Just before the House leadership's 794-page health care reform bill went to a Ways & Means markup last Thursday, a remarkable provision was slipped in that amounts to one of the more audacious and far-reaching trial lawyer power grabs seen on Capitol Hill in a while. Republicans managed to fend it off for the moment--but don't be surprised if it shows up again down the road in some form.
The provision would have drastically widened the scope of lawsuits against what are known as Medicare third-party defendants. In the simplest scenario, Medicare has paid the bills of someone injured in, say, a car accident, and then learns that the beneficiary has successfully sued and obtained damages from the other driver. Sometimes at this point Medicare (i.e., the government) demands that the beneficiary hand over some or all of the settlement toward the cost of the health care. Under some conditions, however, it is also free to file its own lawsuit to recover the medical outlays directly from the negligent driver (who in some circumstances might even wind up covering the same medical bills twice). It might file suit directly if, for example, it does not expect to get a collectible judgment from the beneficiary. ...

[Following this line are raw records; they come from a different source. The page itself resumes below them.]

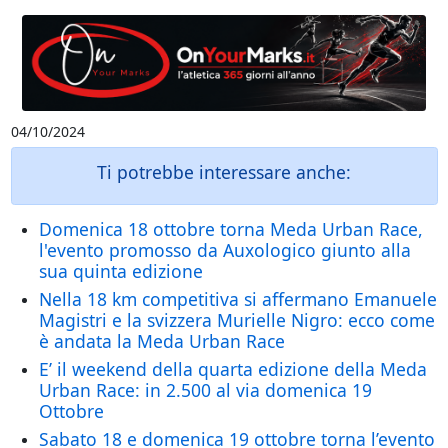
04/10/2024
Ti potrebbe interessare anche:
Domenica 18 ottobre torna Meda Urban Race,
l'evento promosso da Auxologico giunto alla
sua quinta edizione
Nella 18 km competitiva si affermano Emanuele
Magistri e la svizzera Murielle Nigro: ecco come
è andata la Meda Urban Race
E’ il weekend della quarta edizione della Meda
Urban Race: in 2.500 al via domenica 19
Ottobre
Sabato 18 e domenica 19 ottobre torna l’evento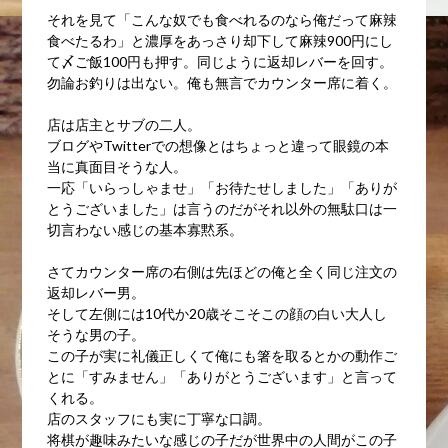
それを見て「こんな奴でも食べれるのなら俺だって麻辣
食べたるわ」と濃厚をあっさり却下して麻辣900円にし
て〆ご飯100円も押す。同じように返却レバーを回す。
勿論お釣りは出ない。俺も無言でカウンター席に着く。
店は店主とサブの二人。
ブログやTwitterでの想像とはちょっと違って眼鏡の本
当に真面目そうな人。
一応「いらっしゃませ」「お待たせしました」「ありが
とうございました」は言うのだがそれ以外の無駄口は一
切言わない感じの基本寡黙系。
さてカウンター席の右側は先ほどの俺と全く同じ注文の
返却レバー男。
そして左側には10代か20歳そこそこの顔の白い大人し
そうな男の子。
この子が実に礼儀正しくて俺にも箸を取るとかの動作ご
とに「すみません」「ありがとうございます」と言って
くれる。
店のスタッフにも実に丁寧な口調。
将棋が趣味みたいな感じの子だが世界中の人間がこの子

The language slipped into the health bill would ... allow freelance lawyers to file them on behalf of the government--without asking permission--and collect rich bounties if they manage thereby to extract money from the defendants. Lawyers will recognize this as a "qui tam" procedure, of the sort that has led to a growing body of litigation filed by freelance bounty hunters against universities, defense contractors and others alleged to have overcharged the government. ...
Freelance private lawyers could and often would sue everyone in sight and employ the most hardball tactics along the way. If the language about epidemiological and statistical evidence is indeed meant to pave the way for future suits against liquor, gun or cheeseburger purveyors, it represents a stealth attempt to restore (via fine print) a lawyerly dream that the courts have almost uniformly rejected over the past decade, as well as personally enrich lawyers with fees that could soar beyond even those of the scandalous tobacco-Medicaid litigation.